Example of the common pitfall:

# Incorrect way to create a list of lists (nested list)
# This creates three references to the SAME inner list.
nested_list = [[]] * 3
print(f"Initial list: {nested_list}")

# Modify the first inner list
nested_list[0].append(99)

# The change is reflected in ALL inner lists, because they are the same object.
print(f"List after modification: {nested_list}")

Output:

Initial list: [[], [], []]
List after modification: [[99], [99], [99]]
warning

This unexpected behavior is a common source of bugs. The correct way to create a list of mutable objects is with a list comprehension, which ensures a new object is created in each iteration.

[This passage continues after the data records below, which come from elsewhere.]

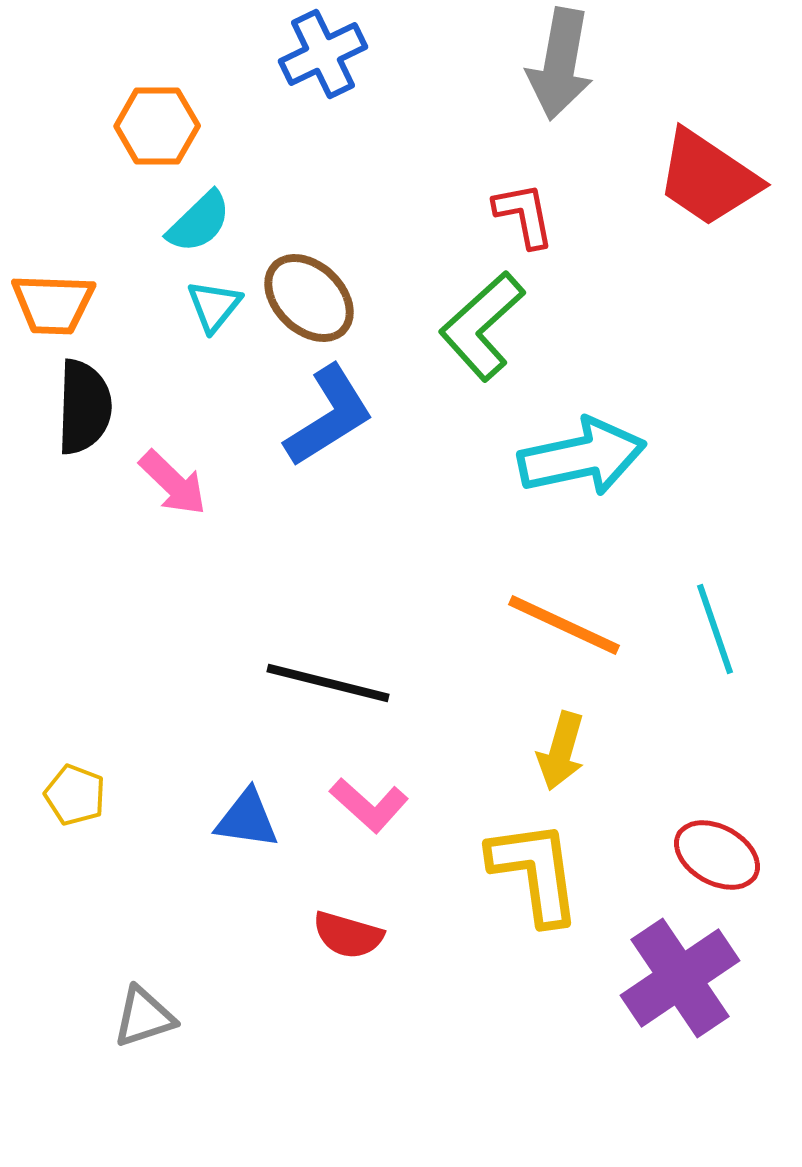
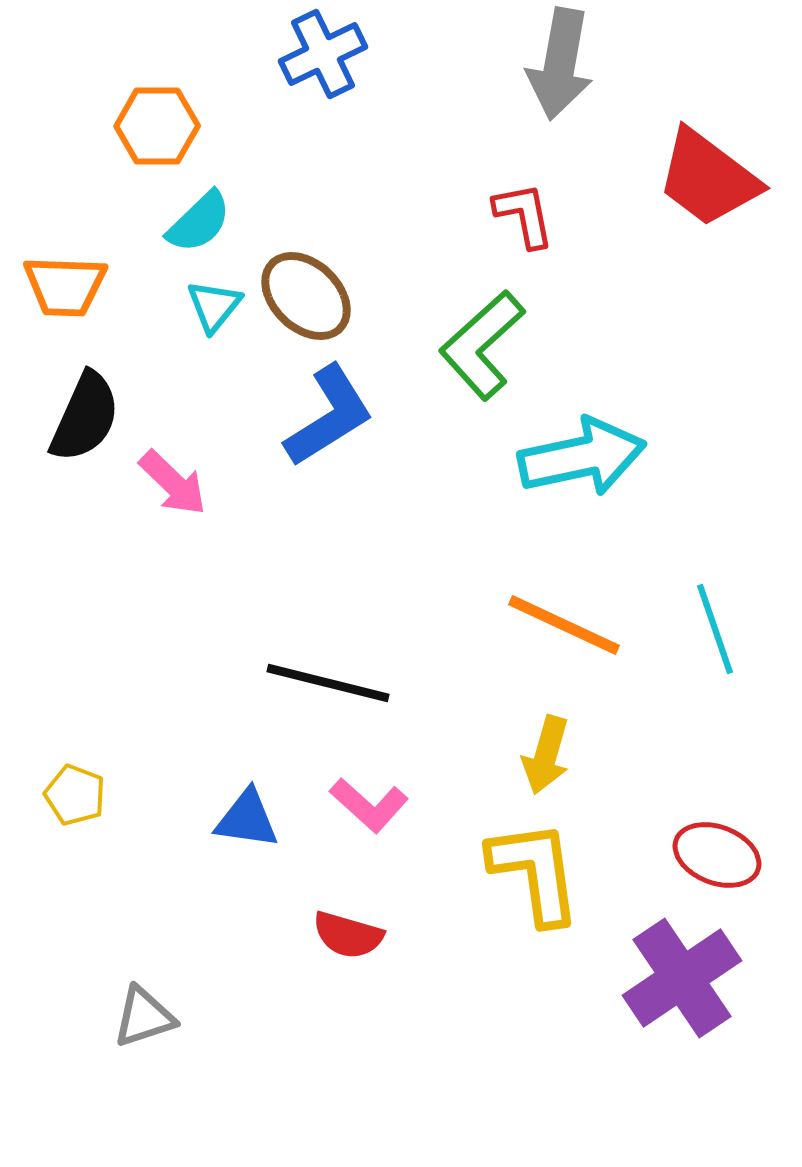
red trapezoid: rotated 3 degrees clockwise
brown ellipse: moved 3 px left, 2 px up
orange trapezoid: moved 12 px right, 18 px up
green L-shape: moved 19 px down
black semicircle: moved 1 px right, 10 px down; rotated 22 degrees clockwise
yellow arrow: moved 15 px left, 4 px down
red ellipse: rotated 8 degrees counterclockwise
purple cross: moved 2 px right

The Correct Way for Mutable Objects:

# Correct: Use a list comprehension to create a list of independent lists
correct_nested_list = [[] for _ in range(3)]
print(f"Initial list: {correct_nested_list}")

# Modify the first inner list
correct_nested_list[0].append(99)

# Only the first inner list is changed.
print(f"List after modification: {correct_nested_list}")

Output:

Initial list: [[], [], []]
List after modification: [[99], [], []]

Conclusion

If your goal is to...The best solution is...Example
Create a list of zeros or other immutable valuesThe multiplication operator (*)[0] * 5
Create a list of mutable objects (like lists or dicts)A list comprehension[{} for _ in range(5)]
Perform numerical computing or create multi-dimensional arraysNumPy's np.zeros()np.zeros((2, 3))

By understanding these methods and their specific use cases—especially the critical distinction for mutable objects—you can choose the most appropriate and safest way to initialize lists in your Python projects.